## WHAT NEEDS TO BE DONE
Pick out the lines below with "loại" and list them.

Saved entries
+--

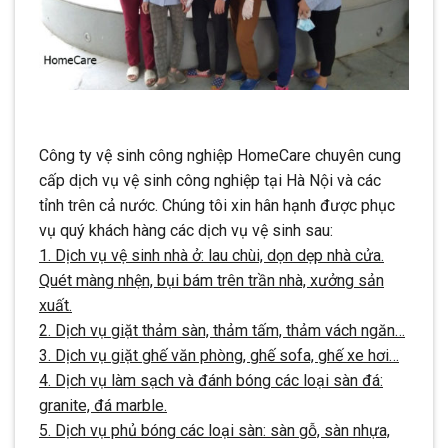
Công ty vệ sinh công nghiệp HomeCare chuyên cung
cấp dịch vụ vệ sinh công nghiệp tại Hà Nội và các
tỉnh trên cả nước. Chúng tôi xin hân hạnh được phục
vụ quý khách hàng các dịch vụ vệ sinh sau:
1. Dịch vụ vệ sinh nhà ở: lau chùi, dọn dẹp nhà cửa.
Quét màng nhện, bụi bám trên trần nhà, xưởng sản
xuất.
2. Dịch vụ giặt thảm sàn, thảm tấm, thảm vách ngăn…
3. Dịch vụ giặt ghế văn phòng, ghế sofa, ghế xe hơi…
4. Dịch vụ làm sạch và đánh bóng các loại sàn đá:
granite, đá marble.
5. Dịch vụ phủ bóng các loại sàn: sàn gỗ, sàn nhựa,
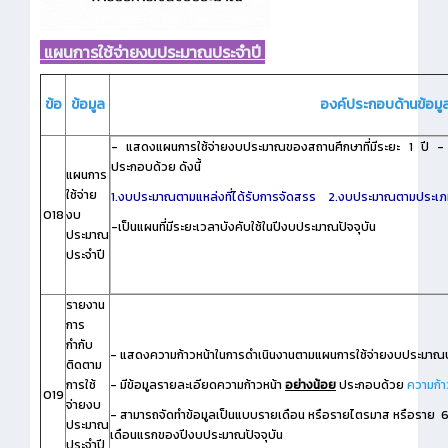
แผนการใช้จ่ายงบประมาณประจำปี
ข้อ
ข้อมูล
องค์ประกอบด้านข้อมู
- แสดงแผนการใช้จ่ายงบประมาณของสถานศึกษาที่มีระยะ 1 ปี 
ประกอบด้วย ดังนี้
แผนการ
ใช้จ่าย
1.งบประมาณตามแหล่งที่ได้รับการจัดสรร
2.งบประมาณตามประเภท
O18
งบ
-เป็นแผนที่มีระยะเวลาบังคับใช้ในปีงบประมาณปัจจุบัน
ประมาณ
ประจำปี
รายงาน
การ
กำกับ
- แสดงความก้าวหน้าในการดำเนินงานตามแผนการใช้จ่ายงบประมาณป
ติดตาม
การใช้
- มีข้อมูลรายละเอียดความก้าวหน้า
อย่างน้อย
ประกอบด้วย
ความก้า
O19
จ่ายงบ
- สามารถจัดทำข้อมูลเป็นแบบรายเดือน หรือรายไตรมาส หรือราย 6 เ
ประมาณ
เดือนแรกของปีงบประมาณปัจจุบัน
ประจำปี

+--

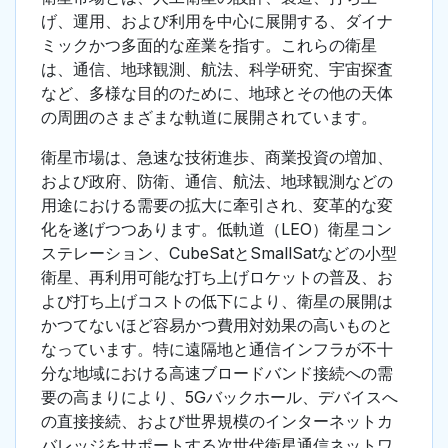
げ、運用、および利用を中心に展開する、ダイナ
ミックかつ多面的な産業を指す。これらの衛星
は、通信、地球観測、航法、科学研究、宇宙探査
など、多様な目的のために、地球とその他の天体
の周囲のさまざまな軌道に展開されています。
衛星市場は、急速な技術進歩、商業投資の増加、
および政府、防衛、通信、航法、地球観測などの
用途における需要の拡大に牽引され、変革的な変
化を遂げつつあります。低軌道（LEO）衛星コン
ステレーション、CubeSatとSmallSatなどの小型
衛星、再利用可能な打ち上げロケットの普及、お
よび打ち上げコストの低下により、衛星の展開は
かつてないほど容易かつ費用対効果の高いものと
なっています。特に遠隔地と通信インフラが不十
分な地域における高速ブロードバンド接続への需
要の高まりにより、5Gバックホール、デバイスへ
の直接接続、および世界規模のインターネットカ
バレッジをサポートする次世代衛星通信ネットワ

+--

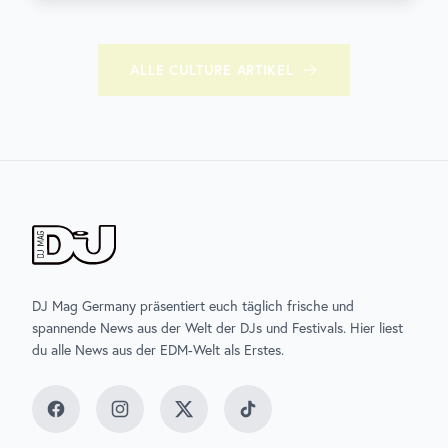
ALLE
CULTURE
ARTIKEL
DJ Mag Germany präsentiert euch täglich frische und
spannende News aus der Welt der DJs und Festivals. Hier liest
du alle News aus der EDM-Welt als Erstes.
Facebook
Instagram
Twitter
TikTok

+--

## ANSWER AREA
4. Dịch vụ làm sạch và đánh bóng các loại sàn đá:
5. Dịch vụ phủ bóng các loại sàn: sàn gỗ, sàn nhựa,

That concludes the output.